Miłośnicy pięknych staroci spotkali się na kolejnej giełdzie kolekcjonerskiej w Wojewódzkim Domu Kultury Kielcach. Przyjechali wystawcy z wielu stron Polski. Są m.in. osoby z Rzeszowa czy Katowic.
Wystawcy oferują unikatowe meble, obrazy, elementy wystroju wnętrz, militaria, ale też biżuterię, monety i inne kolekcjonerskie perełki.
Na stoisku pana Jerzego znaleźć można wiele rzeczy z ubiegłych wieków. To m.in. hełmy polskich i niemieckich żołnierzy oraz austriacka lampa z XVIII wieku.

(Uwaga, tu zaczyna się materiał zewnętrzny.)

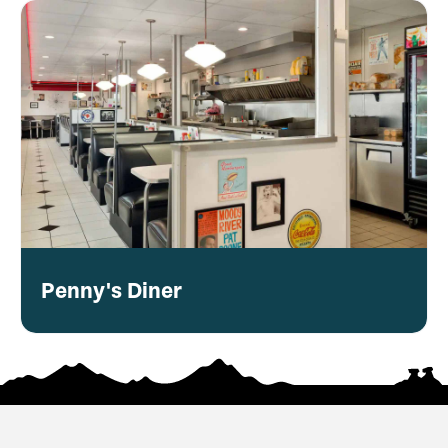
Penny's Diner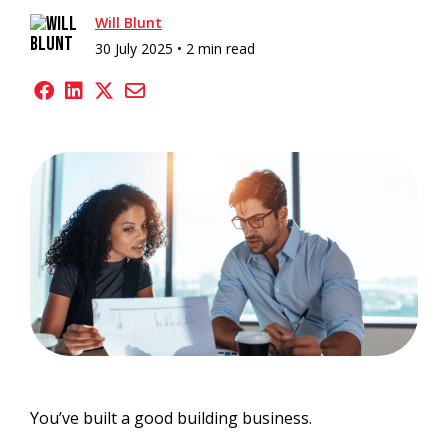
Will Blunt
30 July 2025 •
2 min read
You’ve built a good building business.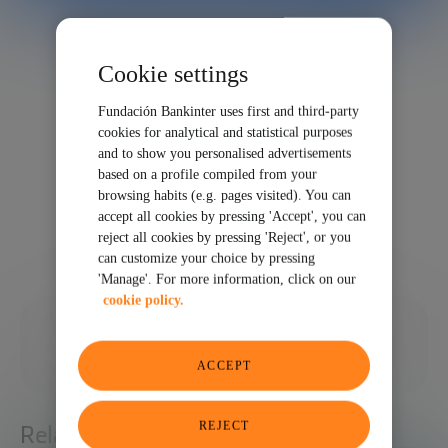
Cookie settings
Fundación Bankinter uses first and third-party
cookies for analytical and statistical purposes
and to show you personalised advertisements
based on a profile compiled from your
browsing habits (e.g. pages visited). You can
accept all cookies by pressing 'Accept', you can
reject all cookies by pressing 'Reject', or you
can customize your choice by pressing
'Manage'. For more information, click on our
cookie policy.
11/06/2023
SHARE
ACCEPT
REJECT
Related articles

– Działa na naftę. Do niej jest stary klosz. Wieszało się ją w dworkach i dawała światło. Jej moc jest porównywalna do naszej żarówki 40-watowej. Cena tej lampy to ok. 600 zł -zaznacza.

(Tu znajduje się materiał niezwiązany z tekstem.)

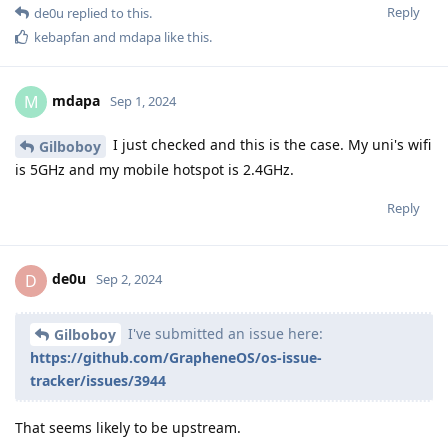
Reply
de0u
replied to this.
kebapfan
and
mdapa
like this
.
mdapa
M
Sep 1, 2024
I just checked and this is the case. My uni's wifi
Gilboboy
is 5GHz and my mobile hotspot is 2.4GHz.
Reply
de0u
D
Sep 2, 2024
I've submitted an issue here:
Gilboboy
https://github.com/GrapheneOS/os-issue-
tracker/issues/3944
That seems likely to be upstream.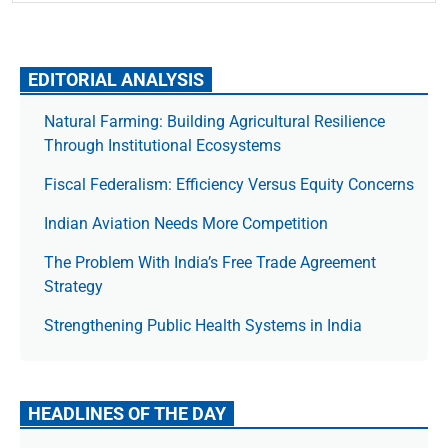
EDITORIAL ANALYSIS
Natural Farming: Building Agricultural Resilience
Through Institutional Ecosystems
Fiscal Federalism: Efficiency Versus Equity Concerns
Indian Aviation Needs More Competition
The Prob­lem With India’s Free Trade Agree­ment
Strategy
Strengthening Public Health Systems in India
HEADLINES OF THE DAY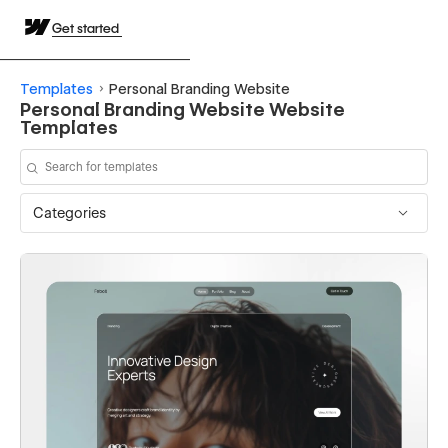
Get started
Templates
Personal Branding Website
Personal Branding Website Website
Templates
Categories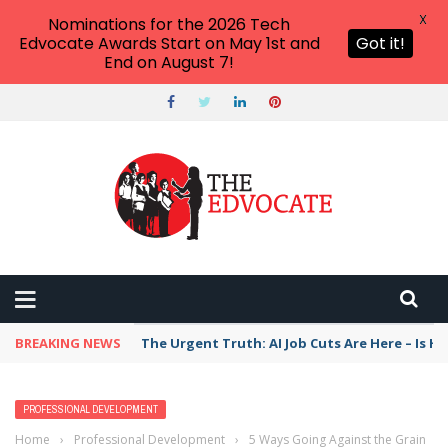
X
Nominations for the 2026 Tech
Edvocate Awards Start on May 1st and
Got it!
End on August 7!
BREAKING NEWS
The Urgent Truth: AI Job Cuts Are Here – Is H
PROFESSIONAL DEVELOPMENT
Home
›
Professional Development
›
5 Ways Going Against the Grain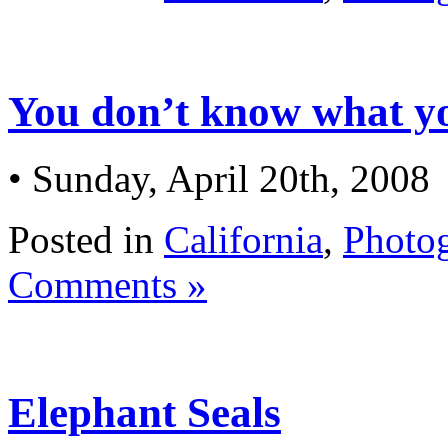
You don’t know what y
• Sunday, April 20th, 2008
Posted in
California
,
Photo
Comments »
Elephant Seals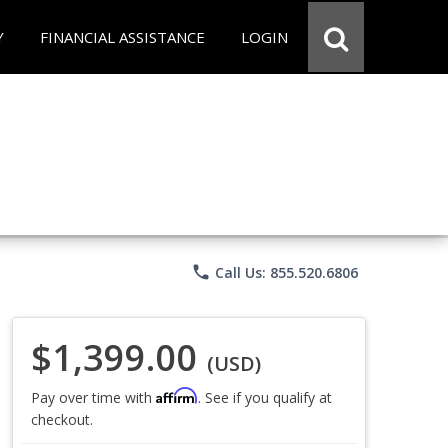
Y
FINANCIAL ASSISTANCE
LOGIN
phone
Call Us: 855.520.6806
$1,399.00
(USD)
Affirm
Pay over time with
. See if you qualify at
checkout.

Z kolei pan Zbigniew oferuje m.in. broń białą. To szable z czasów od XVIII do XX wieku. Ceny wahają się od 1,4 tys. zł do nawet 4 tys. zł. Jak mówi, nie są to szable ciężkie, ważą niewiele ponad pól kilograma, ponieważ były używane do walk. Wśród najbardziej cennych szabli wymienia Blucher pruski, wzór z 1806 roku.
Na giełdzie pojawił się m.in. pan Zdzisław. Jak mówi, jest stałym gościem tego wydarzenia. Szuka głównie starych wydawnictw i militariów.
– Szukam egzemplarzy czasopisma „Ziemia”, które wydawane było od 1910 roku. Liczę na to, że znajdę także jakieś stare mapy topograficzne. Jak się trafi jakiś bagnet, to też kupię – podkreśla.
Giełda kolekcjonerska w WDK potrwa do godziny 12.00, chociaż organizatorzy nie wykluczają przedłużenia jej do 13.00, jeśli będzie spore zainteresowanie. Wstęp na wydarzenie jest darmowy, ale trzeba mieć ze sobą maseczkę. Dla chętnych dostępny jest także płyn dezynfekujący.